When the result of the battle was
known, the leading citizen, who had headed the revolt against Caesar,
gathered all that belonged to him into a heap, poured turpentine over it,
and, after a last feast with his family, burnt himself, his house, his
children, and servants. In the midst of the tumult the walls were stormed.
Cordova was given up to plunder and massacre, and twenty-two thousand
miserable people--most of them, it may be hoped, the fugitives from
Munda--were killed. The example sufficed. Every town opened its gates, and
Spain was once more submissive. Sextus Pompey successfully concealed
himself. Cnaeus reached Gibraltar, but to find that most of the ships
which he looked for had been taken by Caesar's fleet. He tried to cross to
the African coast, but was driven back by bad weather, and search parties
were instantly on his track. He had been wounded; he had sprained his
ankle in his flight. Strength and hope were gone. He was carried on a
litter to a cave on a mountain side, where his pursuers found him, cut off
his head, and spared Cicero from further anxiety.
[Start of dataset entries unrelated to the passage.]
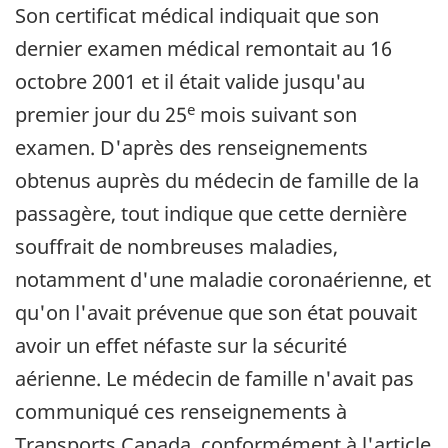
Son certificat médical indiquait que son
dernier examen médical remontait au 16
octobre 2001 et il était valide jusqu'au
e
premier jour du 25
mois suivant son
examen. D'après des renseignements
obtenus auprès du médecin de famille de la
passagère, tout indique que cette dernière
souffrait de nombreuses maladies,
notamment d'une maladie coronaérienne, et
qu'on l'avait prévenue que son état pouvait
avoir un effet néfaste sur la sécurité
aérienne. Le médecin de famille n'avait pas
communiqué ces renseignements à
Transports Canada, conformément à l'article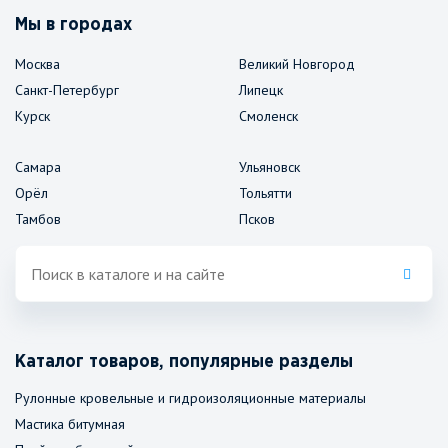
Мы в городах
Москва
Великий Новгород
Санкт-Петербург
Липецк
Курск
Смоленск
Самара
Ульяновск
Орёл
Тольятти
Тамбов
Псков
Каталог товаров, популярные разделы
Рулонные кровельные и гидроизоляционные материалы
Мастика битумная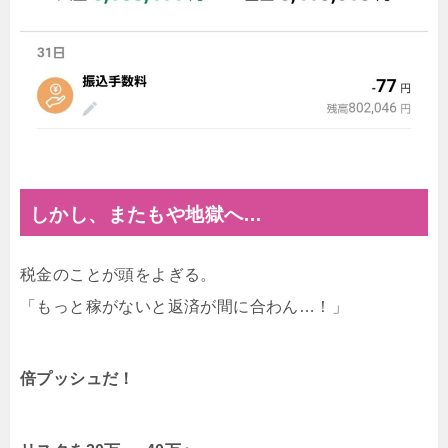
しかし、またもや地獄へ…
税金のことが頭をよぎる。
「もっと稼がないと返済が間に合わん…！」
倍プッシュだ！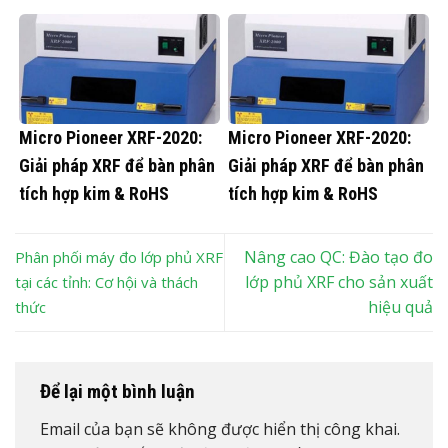
Micro Pioneer XRF-2020:
Micro Pioneer XRF-2020:
Giải pháp XRF để bàn phân
Giải pháp XRF để bàn phân
tích hợp kim & RoHS
tích hợp kim & RoHS
Nâng cao QC: Đào tạo đo
Phân phối máy đo lớp phủ XRF
lớp phủ XRF cho sản xuất
tại các tỉnh: Cơ hội và thách
hiệu quả
thức
Để lại một bình luận
Email của bạn sẽ không được hiển thị công khai.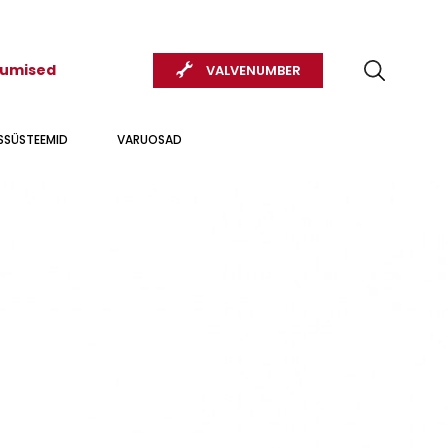
kumised
VALVENUMBER
USSÜSTEEMID
VARUOSAD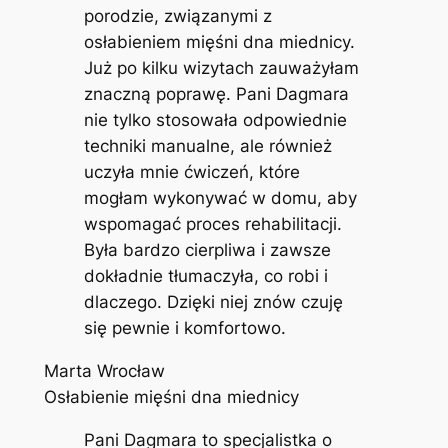
porodzie, związanymi z
osłabieniem mięśni dna miednicy.
Już po kilku wizytach zauważyłam
znaczną poprawę. Pani Dagmara
nie tylko stosowała odpowiednie
techniki manualne, ale również
uczyła mnie ćwiczeń, które
mogłam wykonywać w domu, aby
wspomagać proces rehabilitacji.
Była bardzo cierpliwa i zawsze
dokładnie tłumaczyła, co robi i
dlaczego. Dzięki niej znów czuję
się pewnie i komfortowo.
Marta Wrocław
Osłabienie mięśni dna miednicy
Pani Dagmara to specjalistka o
Thus bloodily ended the Civil War, which the Senate of Rome had undertaken
against Caesar, to escape the reforms which were threatened by his second
consulship. They had involuntarily rendered their country the best service
which they were capable of conferring upon it, for the attempts which
Caesar would have made to amend a system too decayed to benefit by the
process had been rendered forever impossible by their persistence.